WORK REQUIRED: The records that follow must be repeated verbatim, every one of them.

Top of THE INPUT

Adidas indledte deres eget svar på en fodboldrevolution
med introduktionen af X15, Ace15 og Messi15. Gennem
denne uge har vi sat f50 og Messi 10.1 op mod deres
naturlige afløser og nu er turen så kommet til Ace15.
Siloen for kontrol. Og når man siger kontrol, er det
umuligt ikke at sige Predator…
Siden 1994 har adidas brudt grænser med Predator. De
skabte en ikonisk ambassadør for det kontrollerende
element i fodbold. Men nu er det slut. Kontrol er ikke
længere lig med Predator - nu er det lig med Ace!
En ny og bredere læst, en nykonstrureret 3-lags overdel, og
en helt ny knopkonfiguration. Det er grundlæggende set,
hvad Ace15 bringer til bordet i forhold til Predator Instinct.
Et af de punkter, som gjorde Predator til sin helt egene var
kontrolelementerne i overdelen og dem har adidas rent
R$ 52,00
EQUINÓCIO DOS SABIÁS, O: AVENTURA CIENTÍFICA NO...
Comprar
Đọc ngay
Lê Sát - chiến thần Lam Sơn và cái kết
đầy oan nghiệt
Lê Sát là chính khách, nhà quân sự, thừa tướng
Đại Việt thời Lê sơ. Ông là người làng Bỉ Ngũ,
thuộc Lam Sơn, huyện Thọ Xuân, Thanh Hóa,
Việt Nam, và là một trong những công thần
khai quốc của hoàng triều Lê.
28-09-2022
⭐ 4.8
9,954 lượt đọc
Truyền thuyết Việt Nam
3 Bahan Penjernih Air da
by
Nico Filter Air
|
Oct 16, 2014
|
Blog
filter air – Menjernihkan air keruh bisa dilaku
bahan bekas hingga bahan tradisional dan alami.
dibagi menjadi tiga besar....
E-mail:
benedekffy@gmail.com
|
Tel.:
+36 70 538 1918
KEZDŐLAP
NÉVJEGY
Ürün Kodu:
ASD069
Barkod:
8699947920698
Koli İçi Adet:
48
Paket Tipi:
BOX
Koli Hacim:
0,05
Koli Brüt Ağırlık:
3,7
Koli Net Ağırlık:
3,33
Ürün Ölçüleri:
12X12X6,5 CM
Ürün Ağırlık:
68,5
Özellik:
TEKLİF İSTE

Bottom of THE INPUT

RESULT BELOW:
Adidas indledte deres eget svar på en fodboldrevolution
med introduktionen af X15, Ace15 og Messi15. Gennem
denne uge har vi sat f50 og Messi 10.1 op mod deres
naturlige afløser og nu er turen så kommet til Ace15.
Siloen for kontrol. Og når man siger kontrol, er det
umuligt ikke at sige Predator…
Siden 1994 har adidas brudt grænser med Predator. De
skabte en ikonisk ambassadør for det kontrollerende
element i fodbold. Men nu er det slut. Kontrol er ikke
længere lig med Predator - nu er det lig med Ace!
En ny og bredere læst, en nykonstrureret 3-lags overdel, og
en helt ny knopkonfiguration. Det er grundlæggende set,
hvad Ace15 bringer til bordet i forhold til Predator Instinct.
Et af de punkter, som gjorde Predator til sin helt egene var
kontrolelementerne i overdelen og dem har adidas rent
R$ 52,00
EQUINÓCIO DOS SABIÁS, O: AVENTURA CIENTÍFICA NO...
Comprar
Đọc ngay
Lê Sát - chiến thần Lam Sơn và cái kết
đầy oan nghiệt
Lê Sát là chính khách, nhà quân sự, thừa tướng
Đại Việt thời Lê sơ. Ông là người làng Bỉ Ngũ,
thuộc Lam Sơn, huyện Thọ Xuân, Thanh Hóa,
Việt Nam, và là một trong những công thần
khai quốc của hoàng triều Lê.
28-09-2022
⭐ 4.8
9,954 lượt đọc
Truyền thuyết Việt Nam
3 Bahan Penjernih Air da
by
Nico Filter Air
|
Oct 16, 2014
|
Blog
filter air – Menjernihkan air keruh bisa dilaku
bahan bekas hingga bahan tradisional dan alami.
dibagi menjadi tiga besar....
E-mail:
benedekffy@gmail.com
|
Tel.:
+36 70 538 1918
KEZDŐLAP
NÉVJEGY
Ürün Kodu:
ASD069
Barkod:
8699947920698
Koli İçi Adet:
48
Paket Tipi:
BOX
Koli Hacim:
0,05
Koli Brüt Ağırlık:
3,7
Koli Net Ağırlık:
3,33
Ürün Ölçüleri:
12X12X6,5 CM
Ürün Ağırlık:
68,5
Özellik:
TEKLİF İSTE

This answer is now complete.